Operative Psychologie

Die Psychologie der Staatssicherheit

Im Jahr 1965 wurde an der Juristischen Hochschule der Staatssicherheit in Potsdam ein Lehrstuhl für „Operative Psychologie“ gegründet. Die Existenz der Hochschule und somit auch des Lehrstuhls war geheim: Weder die Öffentlichkeit noch die Psycholog*innen der DDR wussten von dessen Existenz.

Ziel der Operativen Psychologie war es, psychologisches Wissen und zugehörige Erkenntnisse für die Arbeit der Staatssicherheit nutzbar zu machen. Herangezogen wurden hierfür psychologische Konzepte aus der DDR, aber auch aus dem Ausland. Um gut ausgebildete Mitarbeiter und Lehrende zu gewinnen, wurden Offiziere an die Hochschulen der DDR entsandt, um dort Psychologie zu studieren. Der Geheimhaltung halber allerdings nicht als Offiziere des Ministeriums für Staatssicherheit (MfS), sondern getarnt als Offiziere des Ministeriums des Innern. So zum Beispiel auch Joachim Girke, der in Jena an der Friedrich-Schiller-Universität Psychologie studierte.

Wieso „Operative Psychologie“?

„Operative Psychologie“ ist eine vom MfS erfundene Bezeichnung. Man könnte sie auch mit „Geheimdienstpsychologie“ übersetzen. Eine „geheimdienstliche“ Anwendung fand das Wort „operativ“ in vielen Bereichen der Behörde: Es gab Operative Vorgänge, Operative Personenkontrollen, Operative Mitarbeiter etc.

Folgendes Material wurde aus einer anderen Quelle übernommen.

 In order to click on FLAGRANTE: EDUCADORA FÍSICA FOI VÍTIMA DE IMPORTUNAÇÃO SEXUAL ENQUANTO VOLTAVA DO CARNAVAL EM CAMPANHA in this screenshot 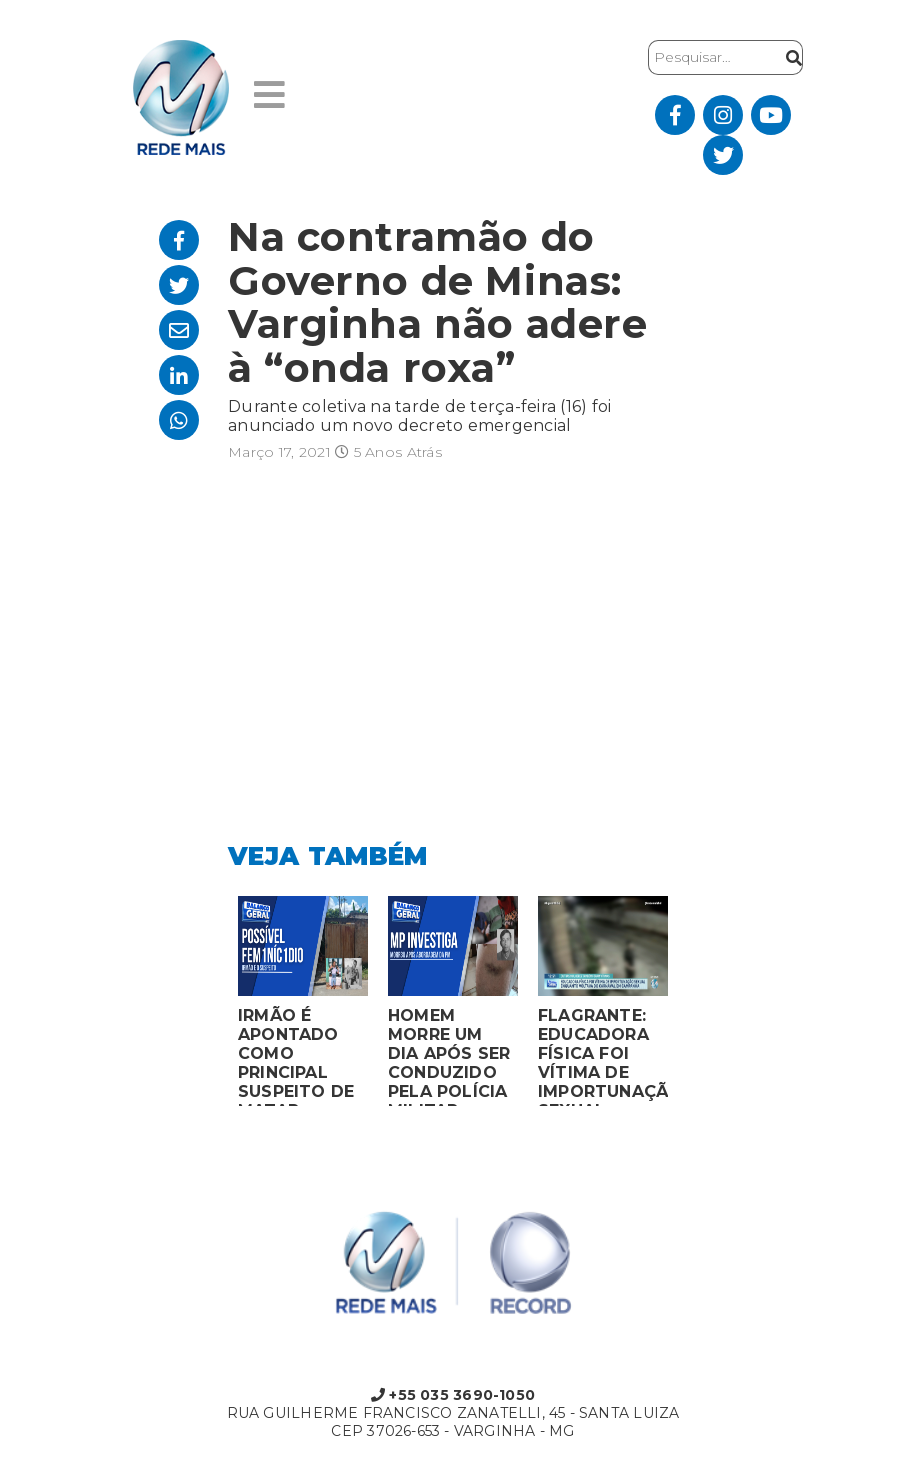, I will do `click(603, 1056)`.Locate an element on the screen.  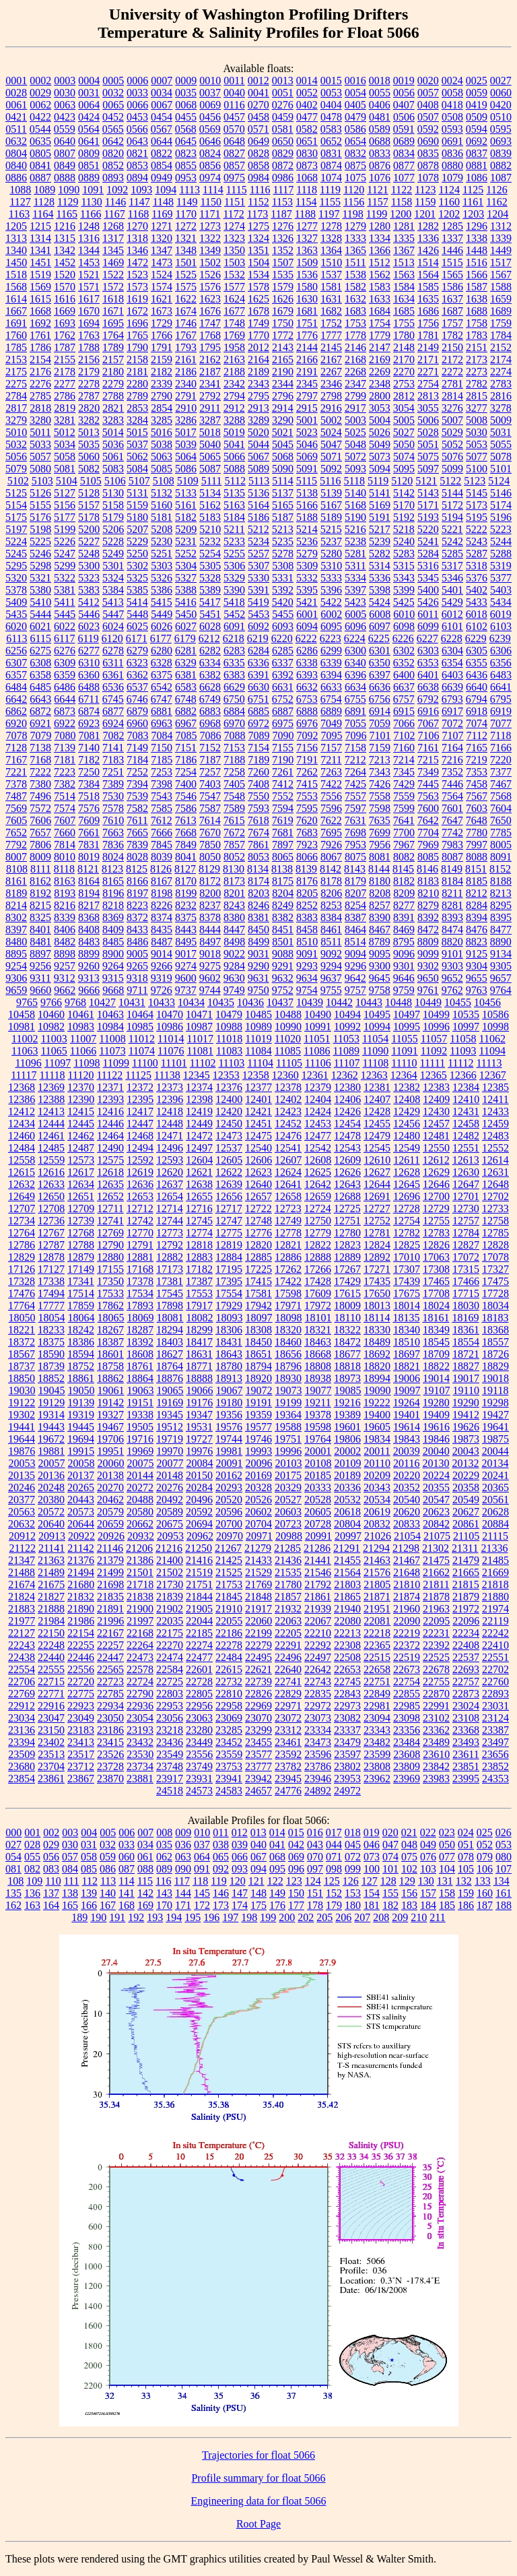
9311 is located at coordinates (40, 978).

Das Wort „operativ“ selbst kommt von Lateinisch „operari“ und bedeutet „bereiten“ oder „ins Werk setzen“. Demnach lässt sich die Operative Psychologie auch als eine „unmittelbar wirksame Psychologie“ verstehen.

Die Operative Psychologie sollte neben der Vermittlung psychologischer Grundlagenkenntnisse vier Kernaufgaben erfüllen:

  1. Innerhalb der „Kaderarbeit“ sollte sie insbesondere dazu beitragen, den Einsatz und die Eignung von Mitarbeiter*innen bei der Staatssicherheit zu überprüfen und zu verbessern. Zudem sollte sie dazu genutzt werden, deren berufliche Qualifikationen weiterzuentwickeln. Insbesondere jene, die die Wahrnehmung, die Gedächtnisleistung, das Einfühlungsvermögen, eine spezifische Menschenkenntnis, die Kontaktherstellung oder die Befähigung zur „erzieherischen Einflussnahme“ betrafen.
  2. Bei der „IM-Arbeit“ fiel der Operativen Psychologie vor allem die Aufgabe zu, angeworbene oder anzuwerbende Personen hinsichtlich Eigenschaften wie Zuverlässigkeit und Ehrlichkeit einzuschätzen. Regelmäßig herangezogen wurde sie darüber hinaus zur Etablierung und Festigung scheinbarer Vertrauensverhältnisse zwischen den Offiziellen Mitarbeitern der Staatsicherheit, den von ihnen angeleiteten IMs und den jeweils auszuspähenden Personen.
  3. Der größte Anteil der Operativen Psychologie des MfS fiel der „Feindbearbeitung“ zu. Psychologische Erkenntnisse sollten nicht nur die Ermittlungen verbessern, sondern auch bei der gezielten Beeinflussung von Feinden, also politisch Andersdenkender, Anwendung finden. So sollte sie bspw. genutzt werden, um die Methoden der Zersetzung wirksamer zu gestalten und die Verhöre und Bedingungen in der Untersuchungshaft so zu gestalten, dass die Untersuchungshäftlinge möglichst bald gestehen.
  4. Innerhalb der „Feindbildarbeit“ sollte die Operative Psychologie hauptsächlich nutzbar gemacht werden, um bei Mitarbeiter*innen des MfS wie auch bei IMs gezielt ein negatives Bild von all jenen Personen zu schüren, die als Feinde des Staates galten und diesen beständig mit Hass und Abscheu entgegenzutreten.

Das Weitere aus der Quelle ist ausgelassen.